» **EXERCISE**
The reply is to be an exact repetition of the entries that follow, with each picture left out.

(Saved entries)
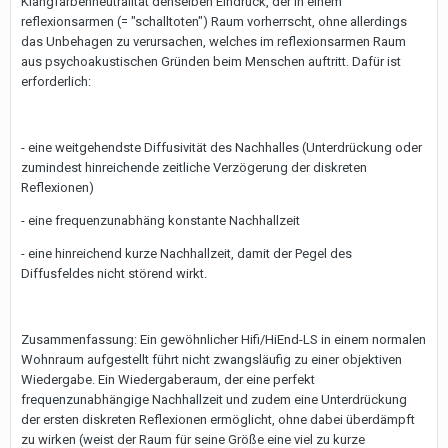
Klangfarbenneutralität denselben Eindruck, der in einem
reflexionsarmen (= "schalltoten") Raum vorherrscht, ohne allerdings
das Unbehagen zu verursachen, welches im reflexionsarmen Raum
aus psychoakustischen Gründen beim Menschen auftritt. Dafür ist
erforderlich:
- eine weitgehendste Diffusivität des Nachhalles (Unterdrückung oder
zumindest hinreichende zeitliche Verzögerung der diskreten
Reflexionen)
- eine frequenzunabhäng konstante Nachhallzeit
- eine hinreichend kurze Nachhallzeit, damit der Pegel des
Diffusfeldes nicht störend wirkt.
Zusammenfassung: Ein gewöhnlicher Hifi/HiEnd-LS in einem normalen
Wohnraum aufgestellt führt nicht zwangsläufig zu einer objektiven
Wiedergabe. Ein Wiedergaberaum, der eine perfekt
frequenzunabhängige Nachhallzeit und zudem eine Unterdrückung
der ersten diskreten Reflexionen ermöglicht, ohne dabei überdämpft
zu wirken (weist der Raum für seine Größe eine viel zu kurze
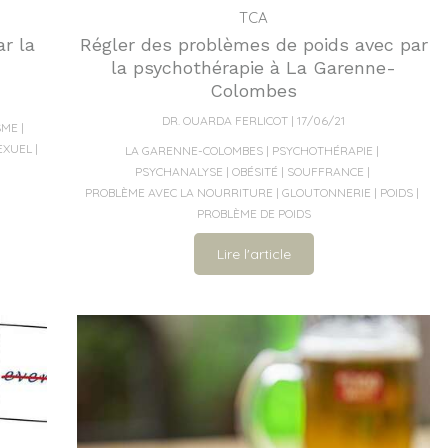
TCA
r la
Régler des problèmes de poids avec par
la psychothérapie à La Garenne-
Colombes
DR. OUARDA FERLICOT
17/06/21
SME
EXUEL
LA GARENNE-COLOMBES
PSYCHOTHÉRAPIE
PSYCHANALYSE
OBÉSITÉ
SOUFFRANCE
PROBLÈME AVEC LA NOURRITURE
GLOUTONNERIE
POIDS
PROBLÈME DE POIDS
Lire l'article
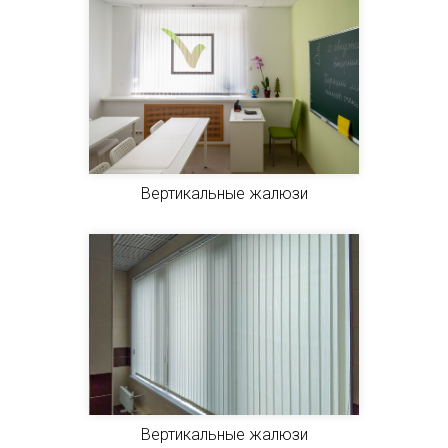
Вертикальные жалюзи
Вертикальные жалюзи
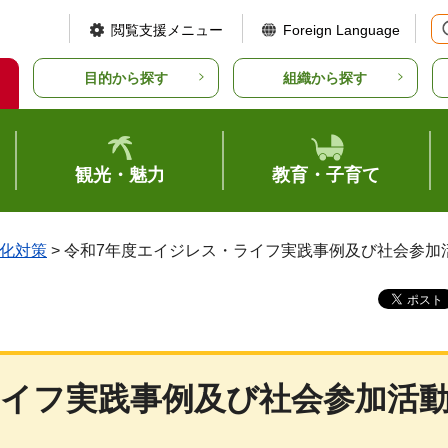
閲覧支援メニュー
Foreign Language
目的から探す
組織から探す
観光・魅力
教育・子育て
化対策
> 令和7年度エイジレス・ライフ実践事例及び社会参加
ライフ実践事例及び社会参加活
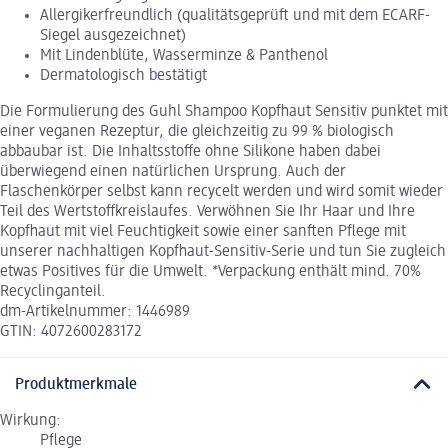
Allergikerfreundlich (qualitätsgeprüft und mit dem ECARF-
Siegel ausgezeichnet)
Mit Lindenblüte, Wasserminze & Panthenol
Dermatologisch bestätigt
Die Formulierung des Guhl Shampoo Kopfhaut Sensitiv punktet mit
einer veganen Rezeptur, die gleichzeitig zu 99 % biologisch
abbaubar ist. Die Inhaltsstoffe ohne Silikone haben dabei
überwiegend einen natürlichen Ursprung. Auch der
Flaschenkörper selbst kann recycelt werden und wird somit wieder
Teil des Wertstoffkreislaufes. Verwöhnen Sie Ihr Haar und Ihre
Kopfhaut mit viel Feuchtigkeit sowie einer sanften Pflege mit
unserer nachhaltigen Kopfhaut-Sensitiv-Serie und tun Sie zugleich
etwas Positives für die Umwelt. *Verpackung enthält mind. 70%
Recyclinganteil.
dm-Artikelnummer: 1446989
GTIN: 4072600283172
Produktmerkmale
Wirkung:
Pflege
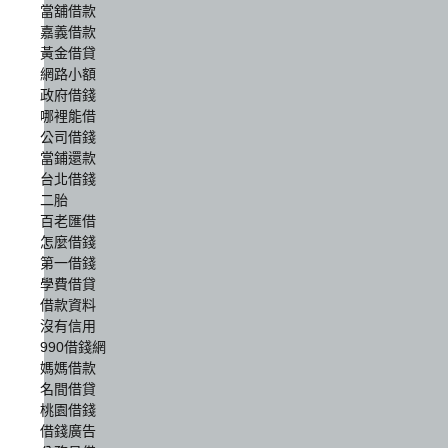
當舖借款
嘉義借款
黃金借貸
網路小額
政府借錢
哪裡能借
公司借錢
當鋪還款
台北借錢
二胎
百老匯借
怎麼借錢
第一借錢
學費借貸
借款資料
沒有信用
990借錢網
媽媽借款
名間借貸
桃園借錢
借錢廣告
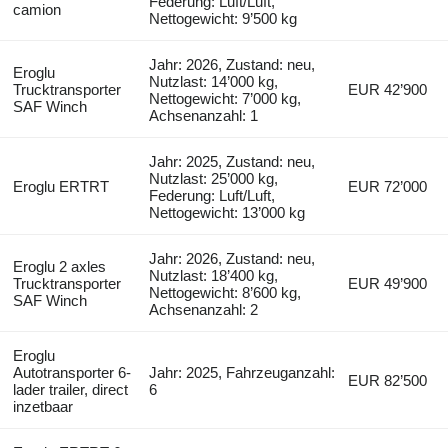
Federung: Luft/Luft,
camion
Nettogewicht: 9’500 kg
Jahr: 2026, Zustand: neu,
Eroglu
Nutzlast: 14’000 kg,
Trucktransporter
EUR 42’900
Nettogewicht: 7’000 kg,
SAF Winch
Achsenanzahl: 1
Jahr: 2025, Zustand: neu,
Nutzlast: 25’000 kg,
Eroglu ERTRT
EUR 72’000
Federung: Luft/Luft,
Nettogewicht: 13’000 kg
Jahr: 2026, Zustand: neu,
Eroglu 2 axles
Nutzlast: 18’400 kg,
Trucktransporter
EUR 49’900
Nettogewicht: 8’600 kg,
SAF Winch
Achsenanzahl: 2
Eroglu
Autotransporter 6-
Jahr: 2025, Fahrzeuganzahl:
EUR 82’500
lader trailer, direct
6
inzetbaar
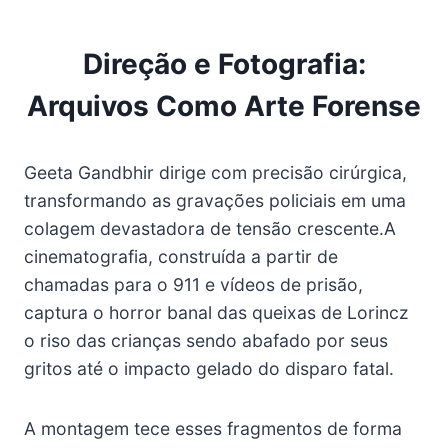
Direção e Fotografia:
Arquivos Como Arte Forense
Geeta Gandbhir dirige com precisão cirúrgica,
transformando as gravações policiais em uma
colagem devastadora de tensão crescente.A
cinematografia, construída a partir de
chamadas para o 911 e vídeos de prisão,
captura o horror banal das queixas de Lorincz
o riso das crianças sendo abafado por seus
gritos até o impacto gelado do disparo fatal.
A montagem tece esses fragmentos de forma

» **ANSWER BOX**
Klangfarbenneutralität denselben Eindruck, der in einem
reflexionsarmen (= "schalltoten") Raum vorherrscht, ohne allerdings
das Unbehagen zu verursachen, welches im reflexionsarmen Raum
aus psychoakustischen Gründen beim Menschen auftritt. Dafür ist
erforderlich:
- eine weitgehendste Diffusivität des Nachhalles (Unterdrückung oder
zumindest hinreichende zeitliche Verzögerung der diskreten
Reflexionen)
- eine frequenzunabhäng konstante Nachhallzeit
- eine hinreichend kurze Nachhallzeit, damit der Pegel des
Diffusfeldes nicht störend wirkt.
Zusammenfassung: Ein gewöhnlicher Hifi/HiEnd-LS in einem normalen
Wohnraum aufgestellt führt nicht zwangsläufig zu einer objektiven
Wiedergabe. Ein Wiedergaberaum, der eine perfekt
frequenzunabhängige Nachhallzeit und zudem eine Unterdrückung
der ersten diskreten Reflexionen ermöglicht, ohne dabei überdämpft
zu wirken (weist der Raum für seine Größe eine viel zu kurze
TCA
r la
Régler des problèmes de poids avec par
la psychothérapie à La Garenne-
Colombes
DR. OUARDA FERLICOT
17/06/21
SME
EXUEL
LA GARENNE-COLOMBES
PSYCHOTHÉRAPIE
PSYCHANALYSE
OBÉSITÉ
SOUFFRANCE
PROBLÈME AVEC LA NOURRITURE
GLOUTONNERIE
POIDS
PROBLÈME DE POIDS
Lire l'article
Вертикальные жалюзи
Вертикальные жалюзи
閲覧支援メニュー
Foreign Language
目的から探す
組織から探す
観光・魅力
教育・子育て
化対策
> 令和7年度エイジレス・ライフ実践事例及び社会参加
ライフ実践事例及び社会参加活
Allergikerfreundlich (qualitätsgeprüft und mit dem ECARF-
Siegel ausgezeichnet)
Mit Lindenblüte, Wasserminze & Panthenol
Dermatologisch bestätigt
Die Formulierung des Guhl Shampoo Kopfhaut Sensitiv punktet mit
einer veganen Rezeptur, die gleichzeitig zu 99 % biologisch
abbaubar ist. Die Inhaltsstoffe ohne Silikone haben dabei
überwiegend einen natürlichen Ursprung. Auch der
Flaschenkörper selbst kann recycelt werden und wird somit wieder
Teil des Wertstoffkreislaufes. Verwöhnen Sie Ihr Haar und Ihre
Kopfhaut mit viel Feuchtigkeit sowie einer sanften Pflege mit
unserer nachhaltigen Kopfhaut-Sensitiv-Serie und tun Sie zugleich
etwas Positives für die Umwelt. *Verpackung enthält mind. 70%
Recyclinganteil.
dm-Artikelnummer: 1446989
GTIN: 4072600283172
Produktmerkmale
Wirkung:
Pflege
當舖借款
嘉義借款
黃金借貸
網路小額
政府借錢
哪裡能借
公司借錢
當鋪還款
台北借錢
二胎
百老匯借
怎麼借錢
第一借錢
學費借貸
借款資料
沒有信用
990借錢網
媽媽借款
名間借貸
桃園借錢
借錢廣告
Federung: Luft/Luft,
camion
Nettogewicht: 9’500 kg
Jahr: 2026, Zustand: neu,
Eroglu
Nutzlast: 14’000 kg,
Trucktransporter
EUR 42’900
Nettogewicht: 7’000 kg,
SAF Winch
Achsenanzahl: 1
Jahr: 2025, Zustand: neu,
Nutzlast: 25’000 kg,
Eroglu ERTRT
EUR 72’000
Federung: Luft/Luft,
Nettogewicht: 13’000 kg
Jahr: 2026, Zustand: neu,
Eroglu 2 axles
Nutzlast: 18’400 kg,
Trucktransporter
EUR 49’900
Nettogewicht: 8’600 kg,
SAF Winch
Achsenanzahl: 2
Eroglu
Autotransporter 6-
Jahr: 2025, Fahrzeuganzahl:
EUR 82’500
lader trailer, direct
6
inzetbaar
Direção e Fotografia:
Arquivos Como Arte Forense
Geeta Gandbhir dirige com precisão cirúrgica,
transformando as gravações policiais em uma
colagem devastadora de tensão crescente.A
cinematografia, construída a partir de
chamadas para o 911 e vídeos de prisão,
captura o horror banal das queixas de Lorincz
o riso das crianças sendo abafado por seus
gritos até o impacto gelado do disparo fatal.
A montagem tece esses fragmentos de forma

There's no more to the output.